Quadrant analysis has been employed at nine sampling points located in the domain. This technique has revealed turbulence events and characteristics in agreement with the patterns identified in both the flow and tracer transport analysis. The first chamber is dominated by a strong recirculating eddy that induces anisotropic turbulence with high frequencies events. The bend has exhibited higher multi-directionality and a broader spectrum of frequencies. Quadrant analysis has reflected the energy loss induced in the returning flow after deflection off the opposite wall. The turbulence in the second compartment appears more isotropic in nature than in the first compartment due to the absence of a significant recirculation vortex.

A spectral analysis of the velocity components has also been performed. The points in the middle of both chambers have exhibited a similar spectral energy distribution whereas in the bend a more developed and energetic turbulence cascade has been found especially near the water surface. The two locations that have exhibited stronger anisotropy in the quadrant analysis shared a slope slightly steeper than − 5/3 in the inertial sub-range and entered the viscous sub-range at relatively low frequencies when compared to the other sampling points.
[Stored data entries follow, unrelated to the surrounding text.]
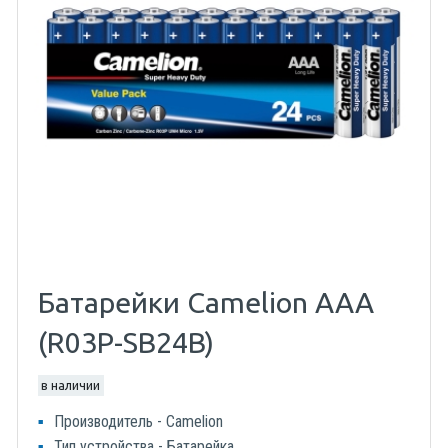
Батарейки Camelion AAA
(R03P-SB24B)
в наличии
Производитель - Camelion
Тип устройства - Батарейка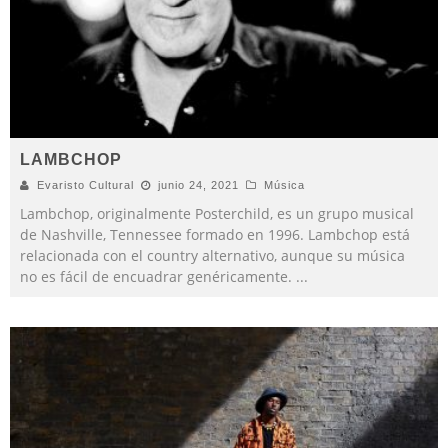
LAMBCHOP
Evaristo Cultural
junio 24, 2021
Música
Lambchop, originalmente Posterchild, es un grupo musical
de Nashville, Tennessee formado en 1996. Lambchop está
relacionada con el country alternativo, aunque su música
no es fácil de encuadrar genéricamente.
...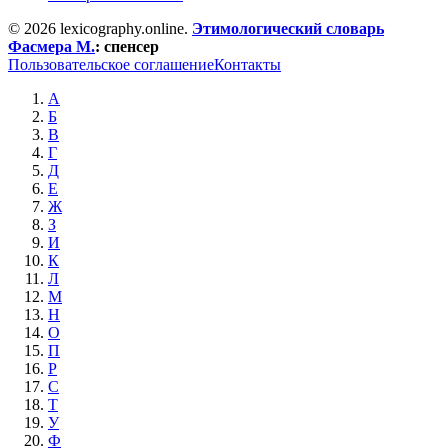
© 2026 lexicography.online.
Этимологический словарь
Фасмера М.
:
спенсер
Пользовательское соглашение
Контакты
А
Б
В
Г
Д
Е
Ж
З
И
К
Л
М
Н
О
П
Р
С
Т
У
Ф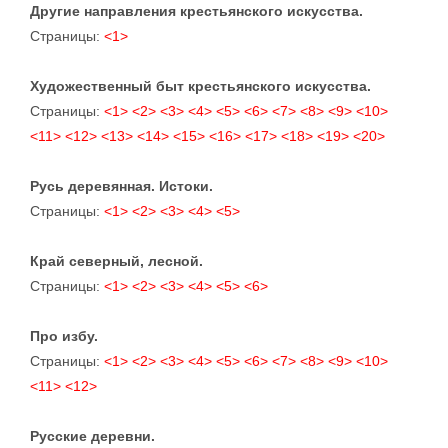
Другие направления крестьянского искусства.
Страницы:
<1>
Художественный быт крестьянского искусства.
Страницы:
<1>
<2>
<3>
<4>
<5>
<6>
<7>
<8>
<9>
<10>
<11>
<12>
<13>
<14>
<15>
<16>
<17>
<18>
<19>
<20>
Русь деревянная. Истоки.
Страницы:
<1>
<2>
<3>
<4>
<5>
Край северный, лесной.
Страницы:
<1>
<2>
<3>
<4>
<5>
<6>
Про избу.
Страницы:
<1>
<2>
<3>
<4>
<5>
<6>
<7>
<8>
<9>
<10>
<11>
<12>
Русские деревни.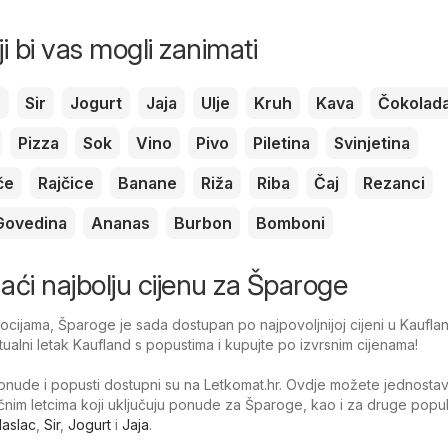
ji bi vas mogli zanimati
c
Sir
Jogurt
Jaja
Ulje
Kruh
Kava
Čokolad
Pizza
Sok
Vino
Pivo
Piletina
Svinjetina
če
Rajčice
Banane
Riža
Riba
Čaj
Rezanci
Govedina
Ananas
Burbon
Bomboni
onaći najbolju cijenu za Šparoge
cijama, Šparoge je sada dostupan po najpovoljnijoj cijeni u Kauflan
tualni letak Kaufland s popustima i kupujte po izvrsnim cijenama!
nude i popusti dostupni su na Letkomat.hr. Ovdje možete jednosta
tačnim letcima koji uključuju ponude za Šparoge, kao i za druge popu
aslac
,
Sir
,
Jogurt
i
Jaja
.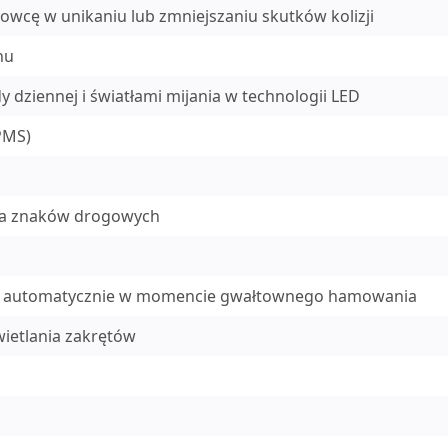
rowcę w unikaniu lub zmniejszaniu skutków kolizji
hu
y dziennej i światłami mijania w technologii LED
PMS)
nia znaków drogowych
się automatycznie w momencie gwałtownego hamowania
wietlania zakrętów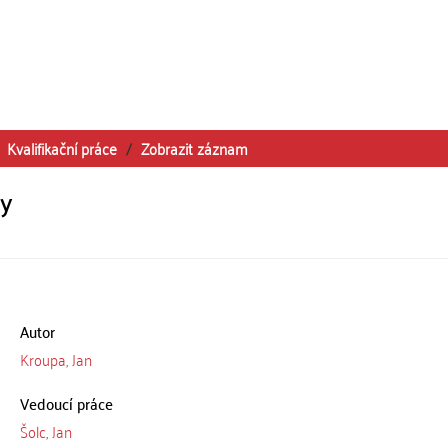
Kvalifikační práce
Zobrazit záznam
dy
Autor
Kroupa, Jan
Vedoucí práce
Šolc, Jan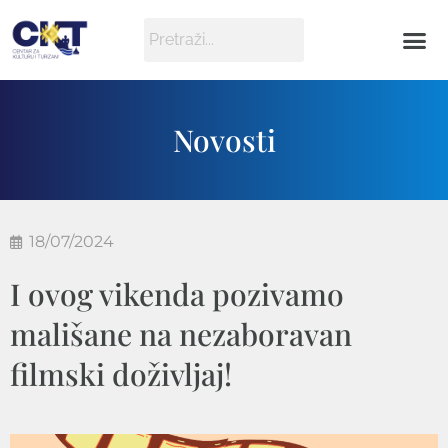
Novosti
18/07/2024
I ovog vikenda pozivamo
mališane na nezaboravan
filmski doživljaj!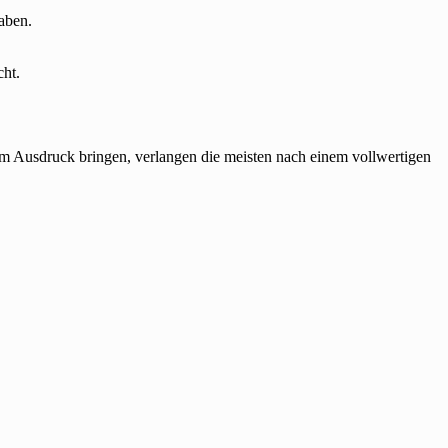
aben.
cht.
um Ausdruck bringen, verlangen die meisten nach einem vollwertigen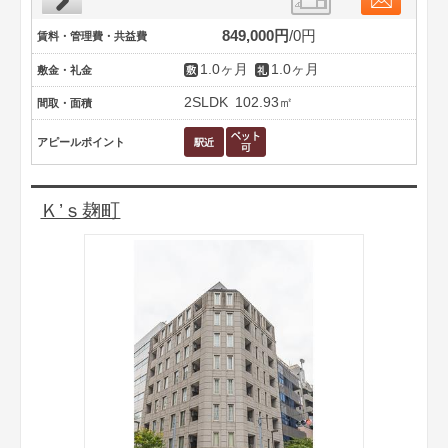
849,000円
0円
賃料・管理費・共益費
1.0ヶ月
1.0ヶ月
敷金・礼金
2SLDK
102.93㎡
間取・面積
アピールポイント
Ｋ’ｓ麹町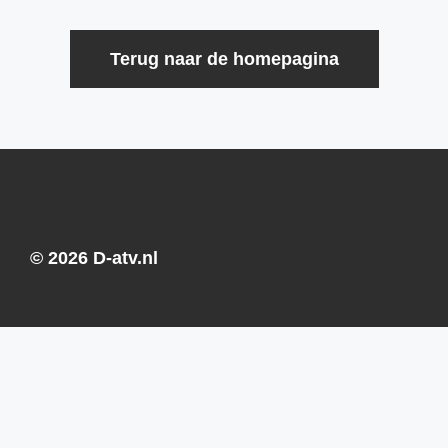
Terug naar de homepagina
© 2026 D-atv.nl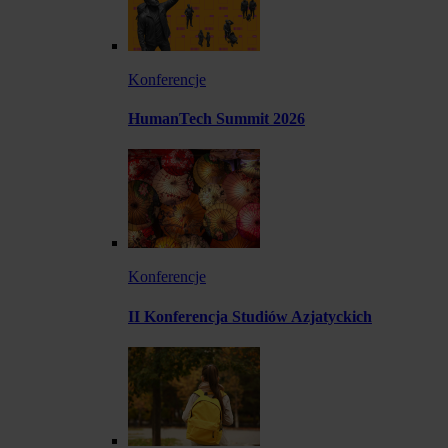
Konferencje
HumanTech Summit 2026
Konferencje
II Konferencja Studiów Azjatyckich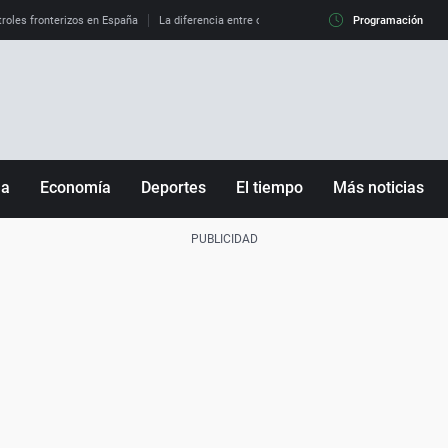
roles fronterizos en España
La diferencia entre observar el eclipse al 99% y al 100%
Programación
ña
Economía
Deportes
El tiempo
Más noticias
Fútbol
Sociedad
Baloncesto
Mundo
Tenis
Salud
Motor
Cultura
Ciencia y Tecnología
adrid
Gastronomía
nciana
Medio ambiente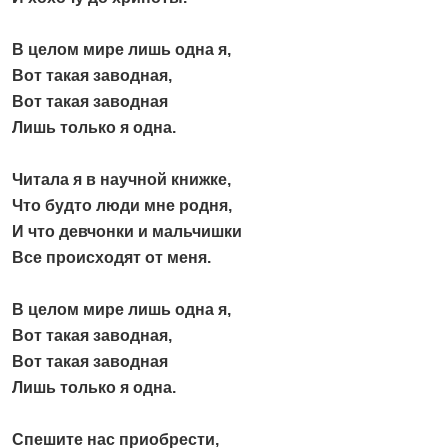
В целом мире лишь одна я,
Вот такая заводная,
Вот такая заводная
Лишь только я одна.
Читала я в научной книжке,
Что будто люди мне родня,
И что девчонки и мальчишки
Все происходят от меня.
В целом мире лишь одна я,
Вот такая заводная,
Вот такая заводная
Лишь только я одна.
Спешите нас приобрести,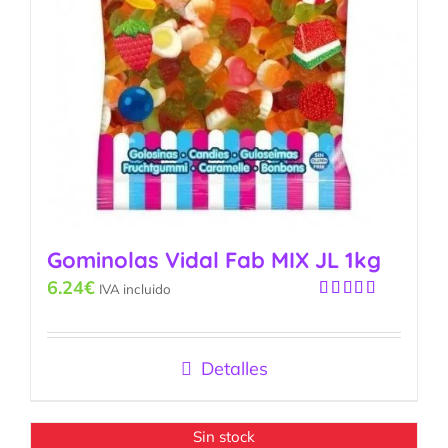
Gominolas Vidal Fab MIX JL 1kg
6.24
€
IVA incluido
Valorado
con
5.00
de
5
Detalles
Sin stock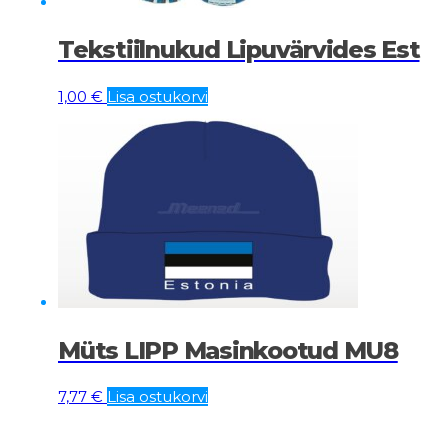
Tekstiilnukud Lipuvärvides Est
1,00
€
Lisa ostukorvi
Müts LIPP Masinkootud MU8
7,77
€
Lisa ostukorvi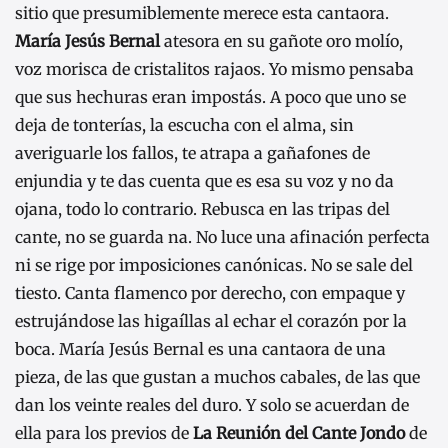
sitio que presumiblemente merece esta cantaora.
María Jesús Bernal
atesora en su gañote oro molío,
voz morisca de cristalitos rajaos. Yo mismo pensaba
que sus hechuras eran impostás. A poco que uno se
deja de tonterías, la escucha con el alma, sin
averiguarle los fallos, te atrapa a gañafones de
enjundia y te das cuenta que es esa su voz y no da
ojana, todo lo contrario. Rebusca en las tripas del
cante, no se guarda na. No luce una afinación perfecta
ni se rige por imposiciones canónicas. No se sale del
tiesto. Canta flamenco por derecho, con empaque y
estrujándose las higaíllas al echar el corazón por la
boca. María Jesús Bernal es una cantaora de una
pieza, de las que gustan a muchos cabales, de las que
dan los veinte reales del duro. Y solo se acuerdan de
ella para los previos de
La Reunión del Cante Jondo
de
The analysis of the transport of a passive scalar has highlighted the significant role of the instantaneous turbulent flow field on its dispersion, and also that it is extremely sensitive to both large- and small-scale eddies and transient velocity fluctuations of the shear layers or larger vortices. The energetic large-scale structures dominating the compartment’s hydrodynamics govern the advection of the tracer in the entire channel. The presence of intermittent small-scale eddies triggers the tracer’s diffusion transporting it away from the main advective transport routes, however the diffusive flux transport has been quantified as being an order of magnitude smaller than the advective counterpart and this has been quantified via the budget of advective and diffusive terms involved in the passive scalar transport. This is not surprising given the high numerical resolution in both space and time of the LES, hence the turbulent diffusion is only of the order of the sub-grid scale turbulence.

The significant effect of flow unsteadiness on residence time distribution (RTD) curves of a pulse injection has been demonstrated by comparing the RTD curves of three independent scalar injections. The resulting average RTD curve from the different injections predicted by LES has matched remarkably the experimental data owing to the accurate simulation of the relevant instantaneous hydrodynamic characteristics.